--- Records supplied Enclosed Below ---

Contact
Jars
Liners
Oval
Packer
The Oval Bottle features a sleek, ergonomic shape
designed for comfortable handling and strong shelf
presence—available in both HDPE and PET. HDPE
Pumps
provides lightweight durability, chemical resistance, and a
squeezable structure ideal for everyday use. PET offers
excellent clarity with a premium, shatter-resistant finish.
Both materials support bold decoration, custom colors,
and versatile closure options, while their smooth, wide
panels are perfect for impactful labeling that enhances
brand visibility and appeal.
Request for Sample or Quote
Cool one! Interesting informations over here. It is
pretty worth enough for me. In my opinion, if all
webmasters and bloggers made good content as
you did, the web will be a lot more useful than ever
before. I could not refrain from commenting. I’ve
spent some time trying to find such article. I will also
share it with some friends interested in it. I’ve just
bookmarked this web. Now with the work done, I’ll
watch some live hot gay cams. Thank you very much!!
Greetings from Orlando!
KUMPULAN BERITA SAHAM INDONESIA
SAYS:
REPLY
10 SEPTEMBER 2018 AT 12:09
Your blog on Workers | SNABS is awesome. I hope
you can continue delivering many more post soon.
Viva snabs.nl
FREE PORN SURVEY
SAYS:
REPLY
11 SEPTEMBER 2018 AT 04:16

--- End of Enclosed Records supplied ---

The problem: Check each line of the records for the string "from" and copy those that have it.

Solution to the problem:
before. I could not refrain from commenting. I’ve
Greetings from Orlando!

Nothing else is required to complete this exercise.